Of course, the gender generalizations are silly. Some men are patient and so are many women. But it is also true that most of us are often impatient.

We’re impatient with our world, with our governments and with its policies. We are impatient with our churches, and with ourselves.

For instance, like most of the nation, we are having a horrible winter here in Western New York. There has been much snow and drivers of snowplows, in bitter wind-chill temperatures, are doing their best to plow our roads. Their priorities, of course, are the main and then the secondary roads, but are we who live on side streets patient?

Do we understand, or try to understand, that the snowplow operators, in difficult circumstances, are doing the best they can?

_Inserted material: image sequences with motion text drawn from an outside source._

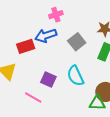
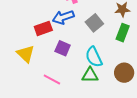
purple square: (48, 80) -> (63, 48), moved
green triangle: (97, 103) -> (90, 75), moved

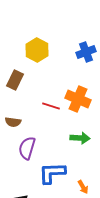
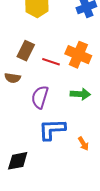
brown rectangle: (15, 80) -> (26, 51), moved
purple semicircle: (27, 148) -> (40, 97), moved

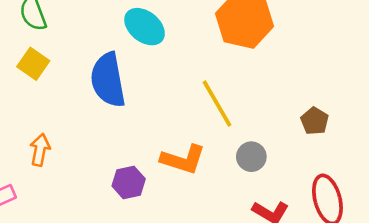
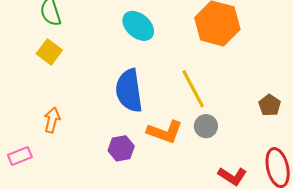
blue semicircle: (108, 80) -> (129, 91), moved
gray circle: (251, 157) -> (206, 126), moved

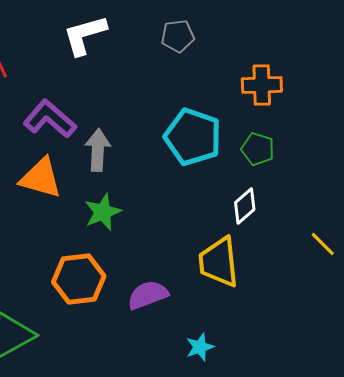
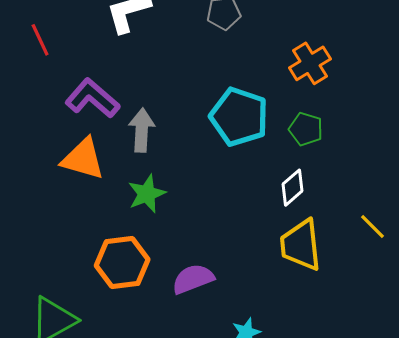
orange cross: (262, 85) -> (310, 63), turned -30
yellow trapezoid: (219, 262) -> (301, 245), moved

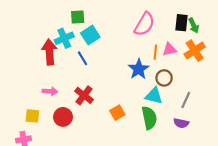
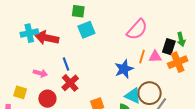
black rectangle: (182, 23) -> (169, 47), moved
cyan cross: (64, 38) -> (29, 33), moved
red arrow: (49, 52) -> (47, 38), turned -85
blue line: (82, 58) -> (66, 64), moved
brown circle: (164, 78) -> (150, 93), moved, size x1.5

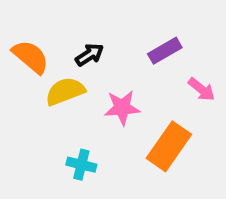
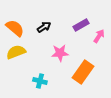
pink arrow: (201, 89) -> (99, 36), moved, turned -96
yellow semicircle: (65, 91) -> (16, 52), moved

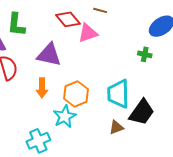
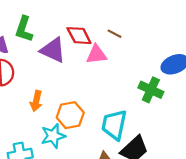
green cross: (145, 54) -> (151, 90), size x1.6
purple triangle: (49, 55) -> (53, 50), moved

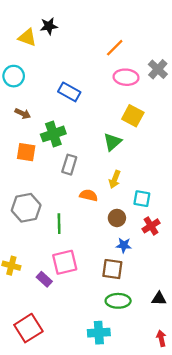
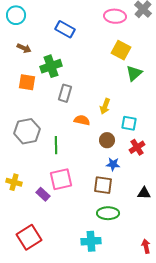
green triangle: (112, 142) -> (134, 73), moved
black triangle: (159, 299) -> (144, 193), moved

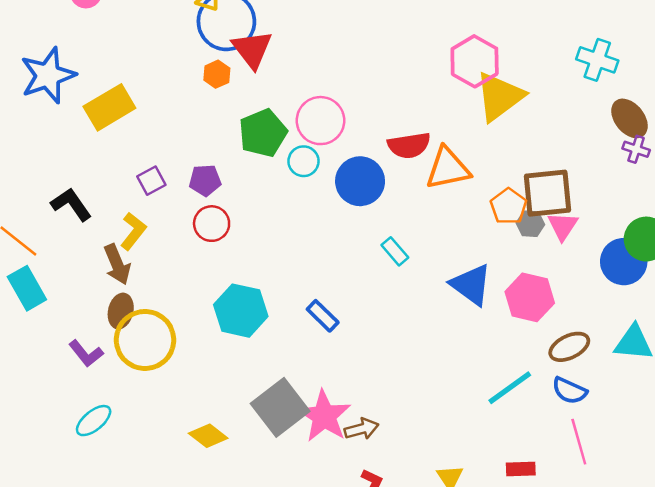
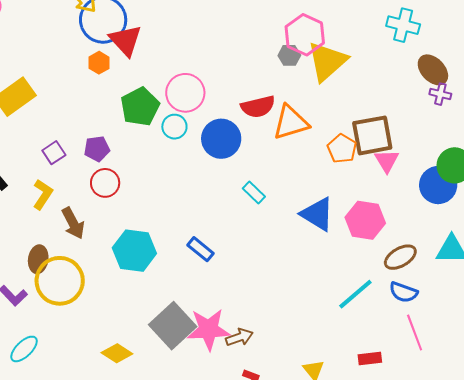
gray hexagon: (530, 224) -> (289, 55), moved
brown arrow: (117, 264) -> (73, 223), moved
pink star: (324, 416) -> (209, 329), turned -30

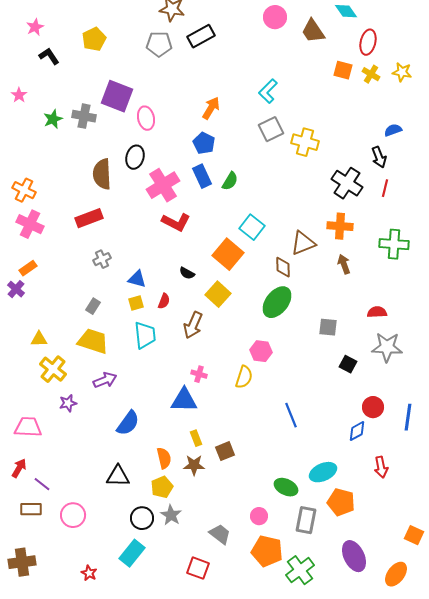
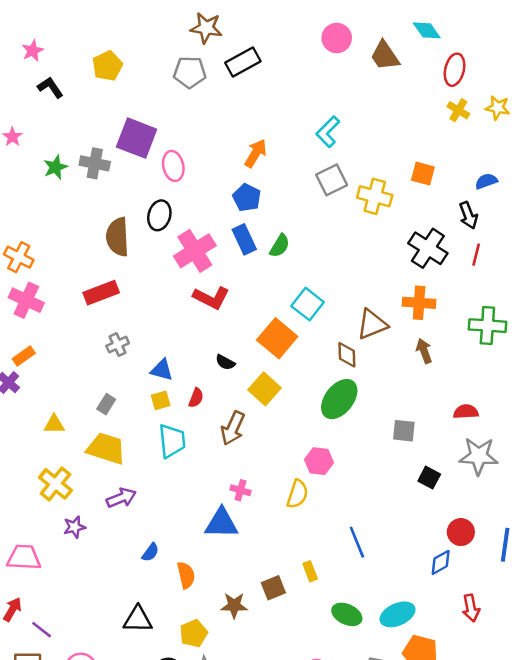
orange square: (343, 70) -> (423, 174), moved
yellow triangle: (39, 339) -> (54, 424), moved
blue semicircle: (128, 423) -> (150, 552), size x0.6
yellow rectangle: (196, 438) -> (310, 571), moved
orange semicircle: (164, 458) -> (186, 575), moved
green ellipse: (286, 487) -> (347, 614), moved

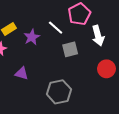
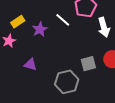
gray square: (70, 49) -> (88, 64), moved

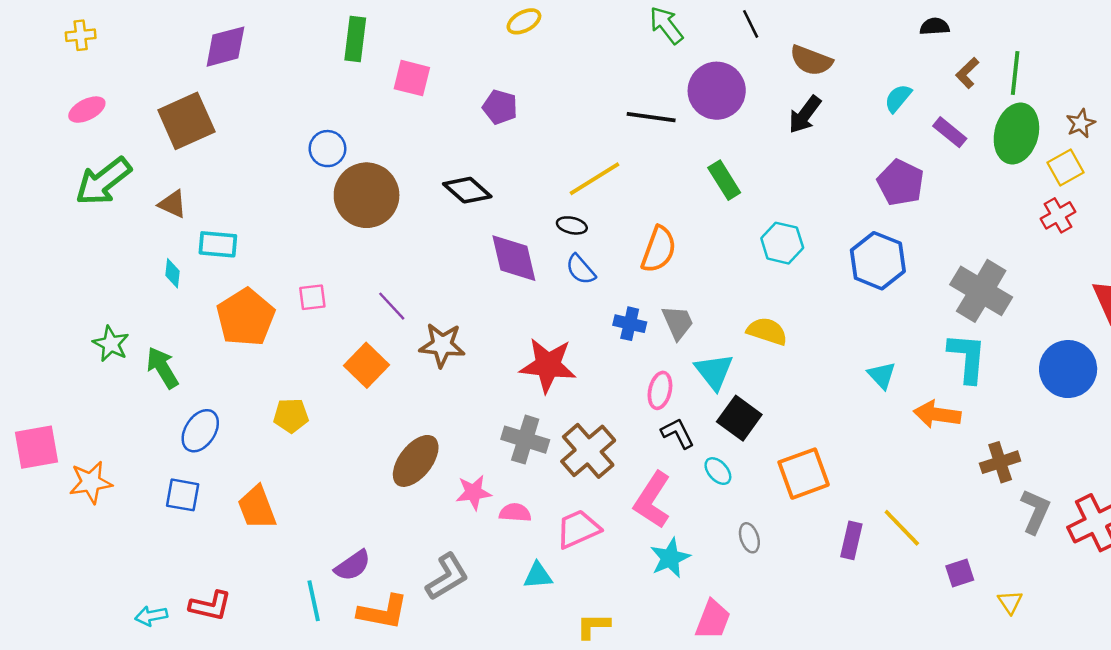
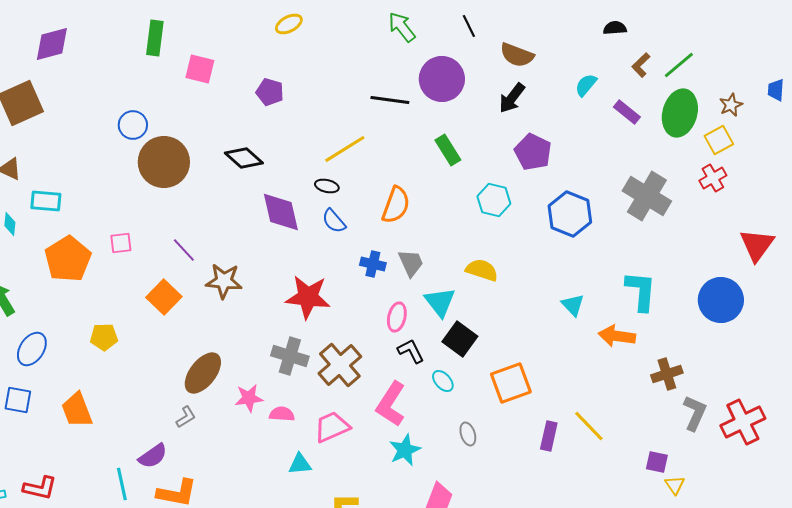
green line: (1015, 73) -> (679, 65), turned 44
purple pentagon: (901, 183) -> (533, 152), moved
gray cross: (981, 291) -> (647, 196), moved
purple square: (960, 573) -> (657, 462), moved, turned 30
gray L-shape: (447, 577) -> (186, 417), moved, size x0.6

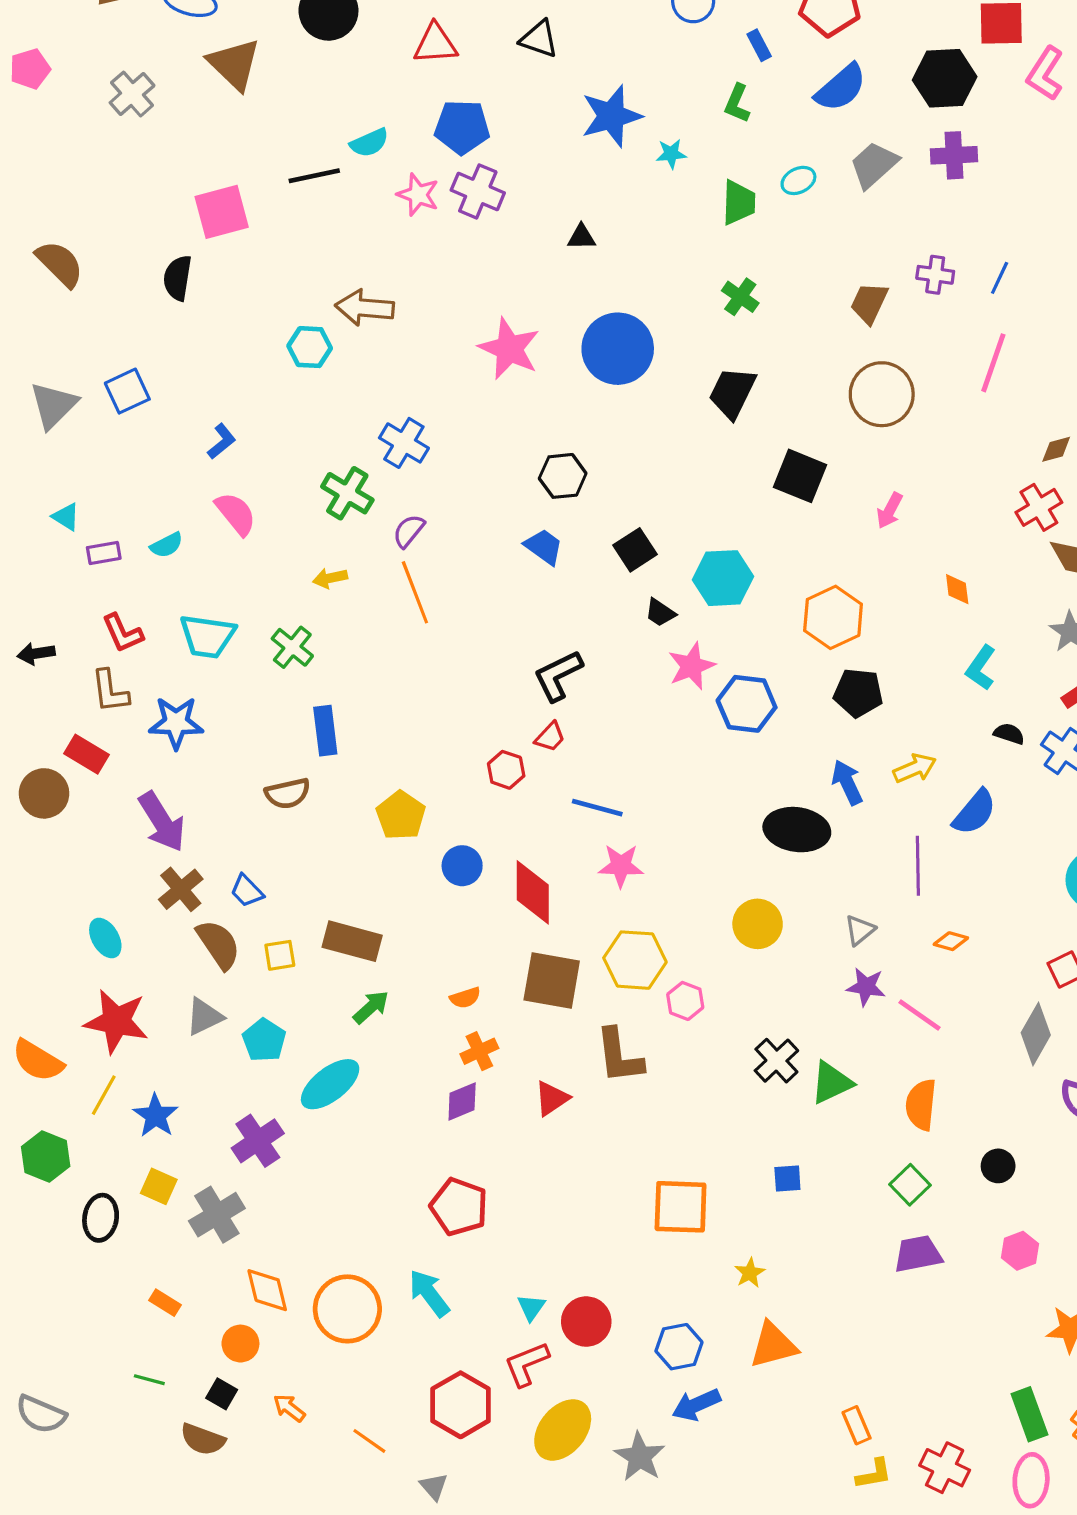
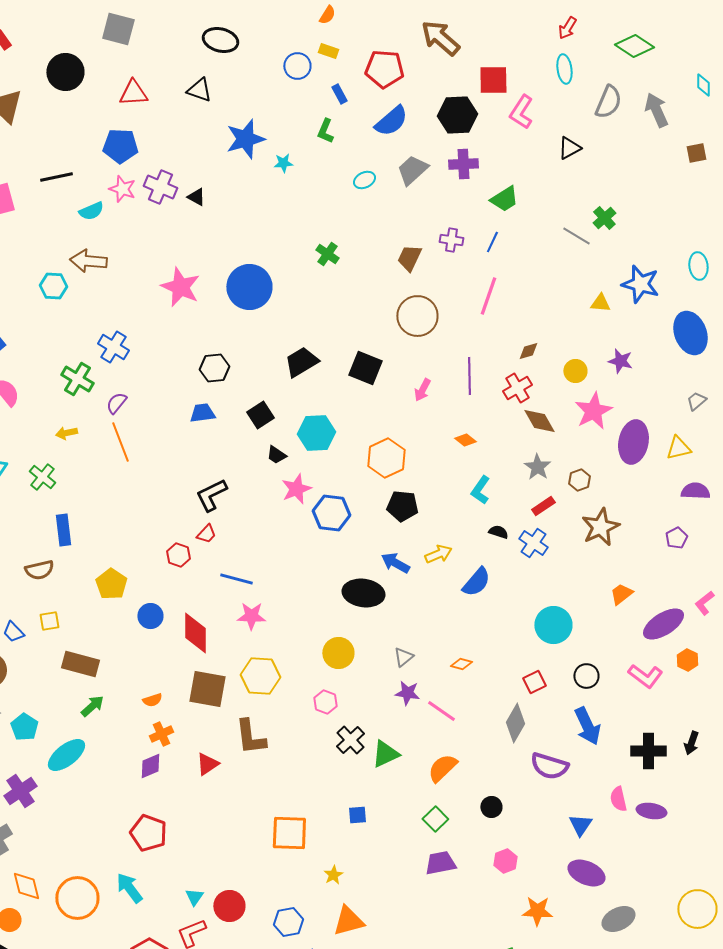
blue pentagon: (462, 127) -> (120, 146), moved
cyan semicircle: (369, 143) -> (91, 211), moved
green trapezoid: (739, 202) -> (504, 199), moved, turned 56
black triangle: (582, 237) -> (196, 197), moved, turned 30
black trapezoid: (732, 393) -> (301, 362), moved, turned 33
blue trapezoid: (544, 547) -> (202, 413), turned -44
orange diamond: (957, 589) -> (465, 440), turned -45
blue arrow: (847, 782) -> (395, 563), turned -36
purple line: (918, 866) -> (469, 376), moved
yellow square: (280, 955) -> (49, 621), moved
pink hexagon: (685, 1001) -> (325, 702), moved
orange semicircle: (921, 1105) -> (442, 768), turned 40

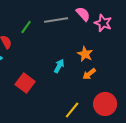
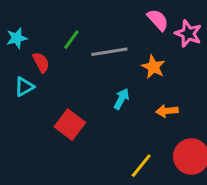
gray line: (56, 20) -> (109, 52), moved
orange star: (85, 54) -> (153, 67), moved
orange arrow: (89, 74) -> (167, 111), turned 32

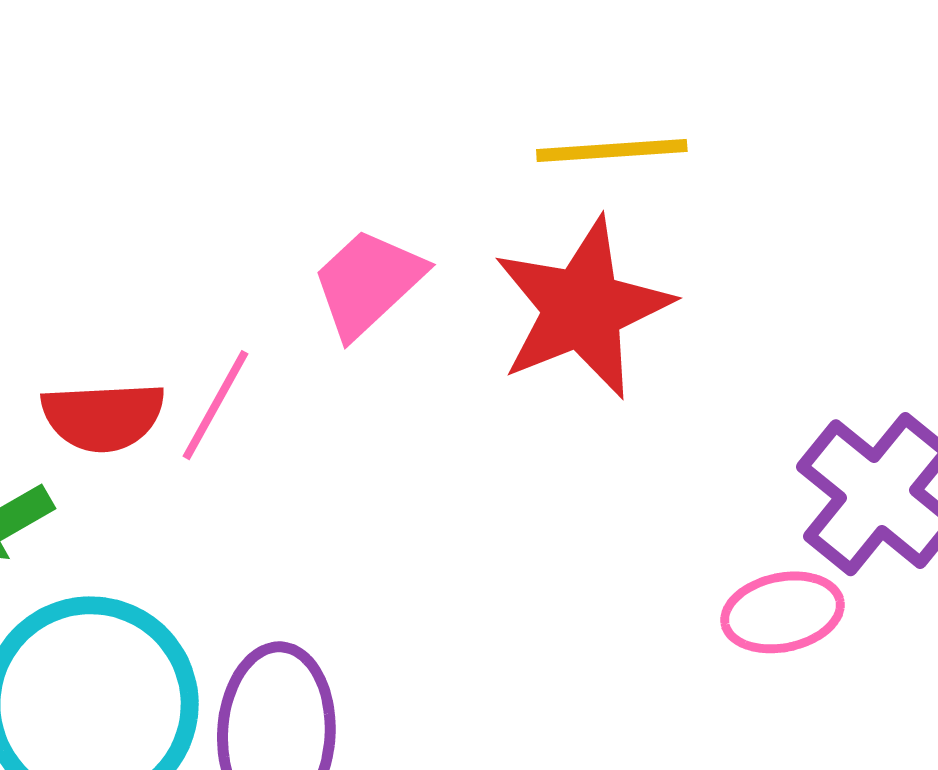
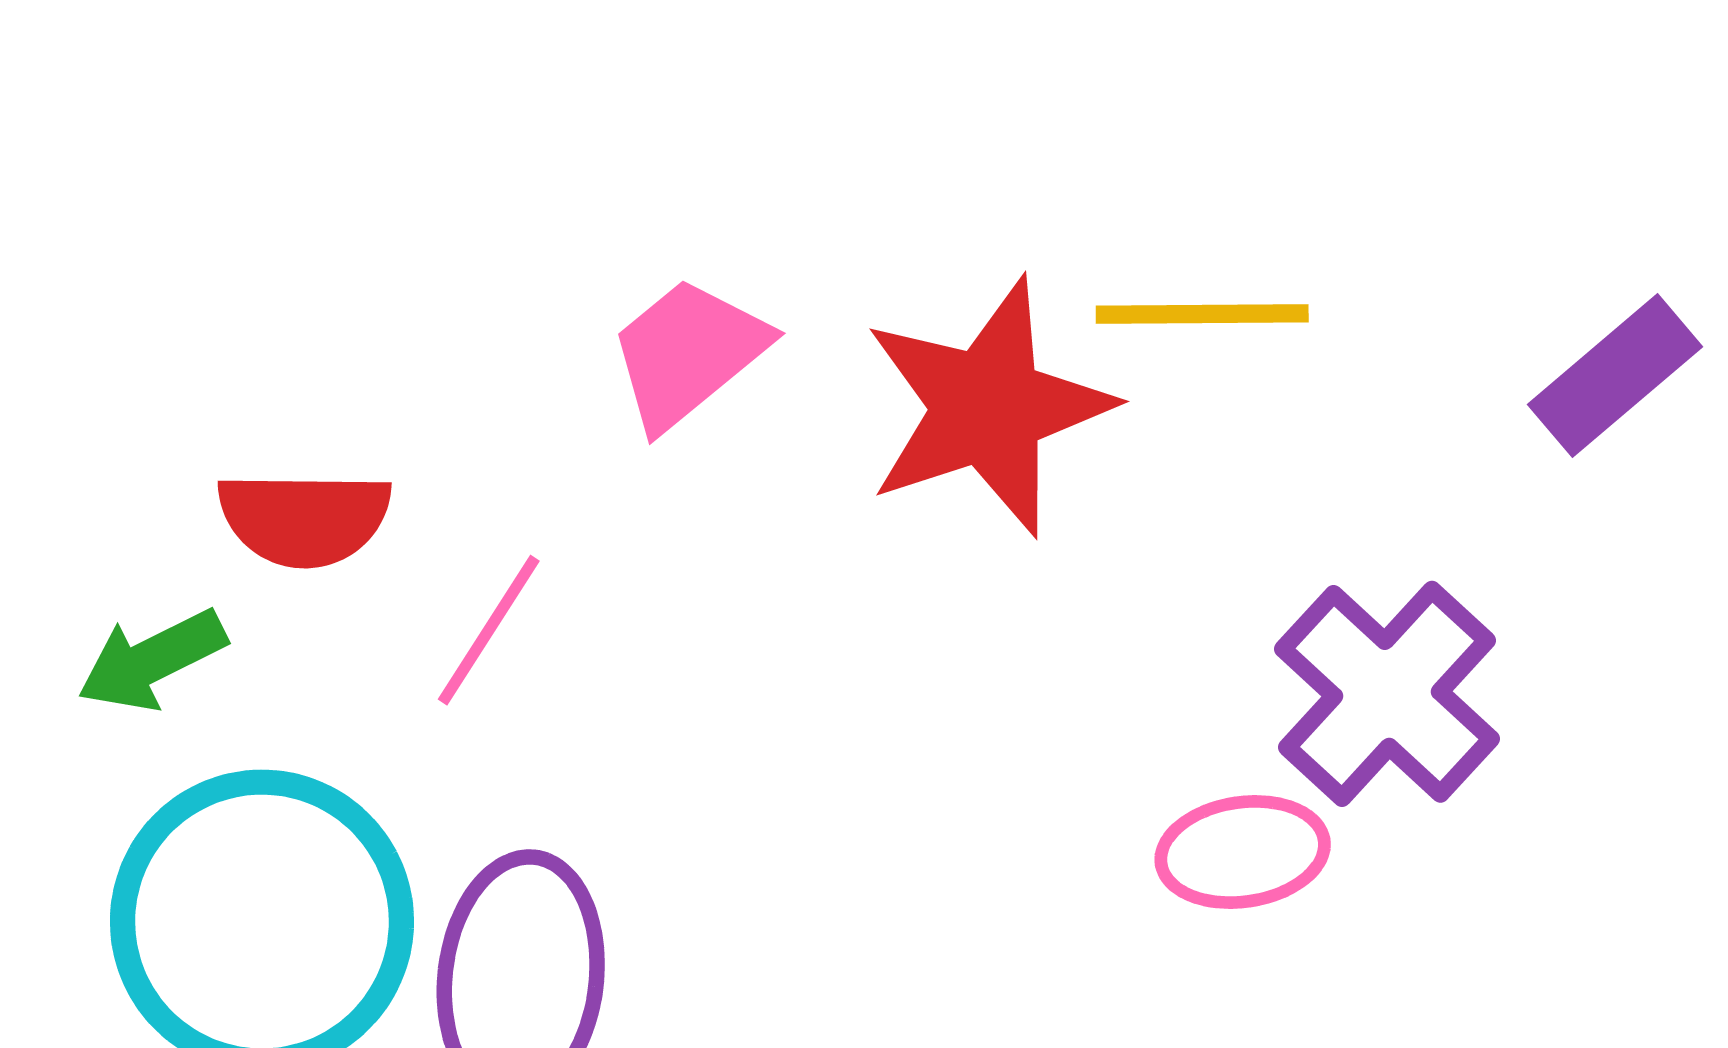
yellow line: (612, 151) -> (1202, 314), moved
pink line: (215, 405) -> (489, 630), moved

That’s one of the ways we can cultivate patience. We can put ourselves in the other guy’s shoes – or into his fur lined, steel toed boots.

And on the national scene, have we been patient with the major snafu on the rollout of the Affordable Care Act? Can’t we remember that there were glitches with Social Security and Medicare when they were first introduced. As the legislation evolved those problems were eventually fixed. Won’t it be the same with Obama Care, if we as a nation are patient?

That’s another way we can cultivate patience. We can look beyond the immediate problem and attempt to see things in the long swath of history – and over the years of our lives.

I recently came from the memory care unit where my wife is a client because of her Alzheimer’s disease. I was trying to get her to eat, but she was easily distracted and I got impatient with her. The staff, however, helped us and were much more patient than I.

That’s a third way we can cultivate patience. We can remember that the ones with whom we are impatient are sick, or addicted – struggling in their own way. If we made ourselves recall that, we’d all be more patient.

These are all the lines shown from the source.